As irmãs mais novas iam ao colégio; ela ficava, enchendo o tempo com uns crochês vagarosos, costuras leves, a leitura dos folhetins dos jornais; e o Gilberto, que raramente saía, andava sempre ao seu lado, muito caído por esse tipo um pouco mórbido de menina anêmica [...].

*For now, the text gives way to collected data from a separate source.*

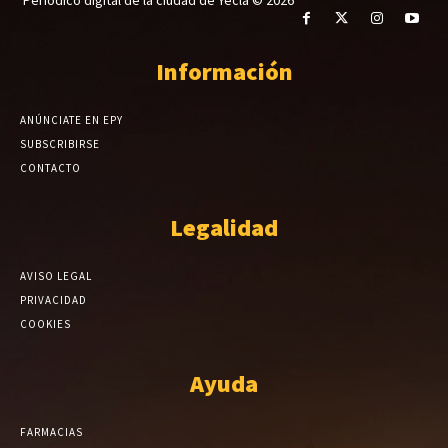
Periódico digital de la ciudad de Yecla © 2026
Información
ANÚNCIATE EN EPY
SUBSCRIBIRSE
CONTACTO
Legalidad
AVISO LEGAL
PRIVACIDAD
COOKIES
Ayuda
FARMACIAS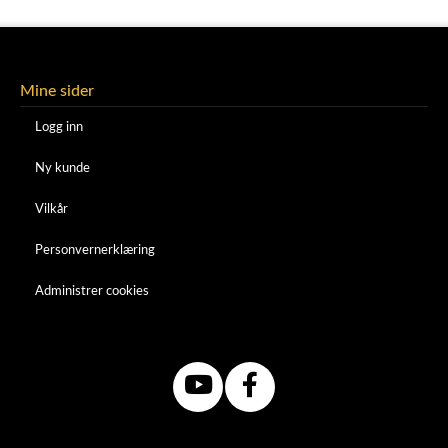
Mine sider
Logg inn
Ny kunde
Vilkår
Personvernerklæring
Administrer cookies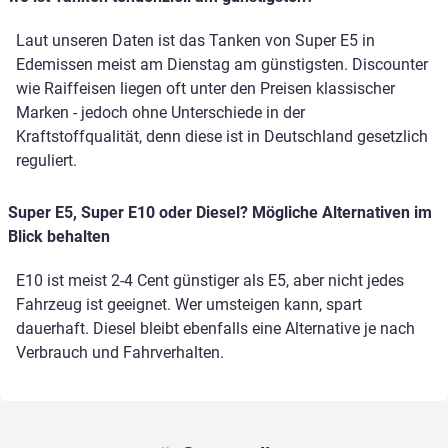
Laut unseren Daten ist das Tanken von Super E5 in
Edemissen meist am Dienstag am günstigsten. Discounter
wie Raiffeisen liegen oft unter den Preisen klassischer
Marken - jedoch ohne Unterschiede in der
Kraftstoffqualität, denn diese ist in Deutschland gesetzlich
reguliert.
Super E5, Super E10 oder Diesel? Mögliche Alternativen im
Blick behalten
E10 ist meist 2-4 Cent günstiger als E5, aber nicht jedes
Fahrzeug ist geeignet. Wer umsteigen kann, spart
dauerhaft. Diesel bleibt ebenfalls eine Alternative je nach
Verbrauch und Fahrverhalten.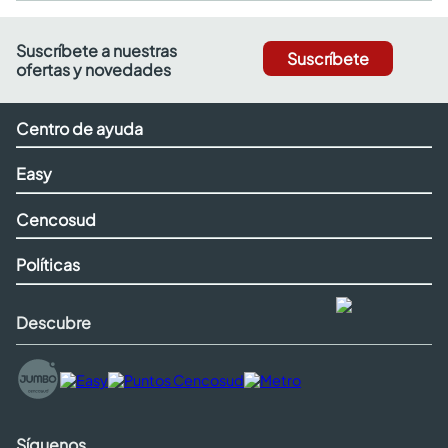
Suscríbete a nuestras
Suscríbete
ofertas y novedades
Centro de ayuda
Easy
Cencosud
Políticas
Descubre
Síguenos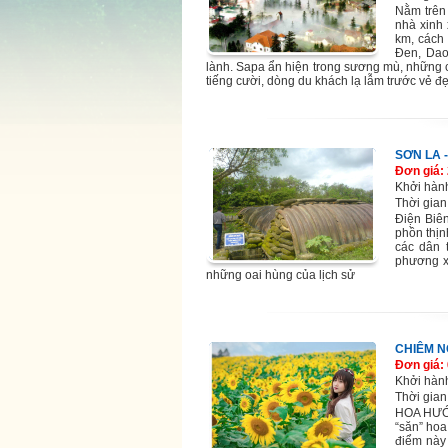
Nằm trên
nhà xinh
km, cách
Đen, Dao
lành. Sapa ẩn hiện trong sương mù, nhữn
tiếng cười, dòng du khách lạ lẫm trước vẻ đẹ
SƠN LA -
Đơn giá:
Khởi hàn
Thời gian
Điện Biên
phồn thịn
các dân 
phương x
những oai hùng của lịch sử
CHIÊM 
Đơn giá:
Khởi hàn
Thời gian
HOA HƯỚ
“săn” hoa
điểm này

O Gilberto não valia nada, mas quem sabe se apareceria outro, simplório e sincero como ele? E a filha, com os seus dezessete anos, começava a embaraçá-la um pouco, nesse difícil papel de virgem numa casa de pensão, cheia de rapazes. Ora, o melhor era esperar, dar tempo ao tempo... E o Gilberto e a Celina continuaram a namorar-se, ele cândido, ela dúbia; enquanto o Coronel Juvenato, que deixara a mulher em Sobral para tratar de uma concessão rendosa com os políticos do Rio, ia agora monopolizando, como protetor mais importante, as alegres visitas matinais da viúva, que já lhe levava sempre o café — mas sem flores colhidas no jardim, ainda rociadas de orvalho, porque o cearense não dava para essas coisas de poesia. Era rápido, prático, e não admitia bobagens. Por isso, todos os sábados à noite, ele dizia a D. Adozinda com um tremor lúbrico nas banhas moles da face, os olhinhos vivos pestanejando:

— A senhora não se esqueça que amanhã é domingo... Leve-me cedo o café, hein?... que eu tenho de ir à missa...

— Pois não, pois não, Coronel! fique descansado — respondia a viúva do Ferreira, muito atenciosamente, tirando-lhe umas caspas da gola do paletó, com a mão repolhuda.

Os outros hóspedes riam-se à socapa; e no domingo o café não faltava, bem cedinho...

DOLORES, C. A luta. Rio de Janeiro: Ímã, s.d.

Nesse trecho, ao explorar a descrição como recurso que demarca impressões e pontos de vista, o narrador cria uma ambiência sugestiva do(a)

Resolução

Esta questão avalia a competência de leitura literária, especificamente a capacidade de identificar o ponto de vista do narrador e o efeito de sentido produzido pela escolha descritiva das palavras.

O narrador constrói os personagens com adjetivos e detalhes físicos deliberadamente depreciativos: o Coronel tem "tremor lúbrico nas banhas moles" e "olhinhos vivos pestanejando"; a viúva o serve "muito atenciosamente", tirando-lhe caspas com a "mão repolhuda". Esses elementos revelam uma intenção irônica e moralizante: o Coronel abandonou a esposa em Sobral para manter um relacionamento sugestivamente venal com a viúva, enquanto os outros hóspedes "riam-se à socapa". A ambiguidade do pedido dominical do Coronel — ir à missa, mas com o café entregue bem cedo — intensifica o escárnio ao justapor aparência de piedade e comportamento moralmente degradante. O narrador, portanto, usa a descrição para expressar escárnio diante da degradação moral dos personagens.

As demais alternativas não encontram sustentação no texto: não há ênfase em condições físicas insalubres do espaço urbano, nem em enriquecimento ilícito como tema central, nem em desigualdade educacional. O sentimentalismo dos folhetins é apenas mencionado como detalhe do cotidiano de Celina, sem ser o efeito dominante criado pelo narrador.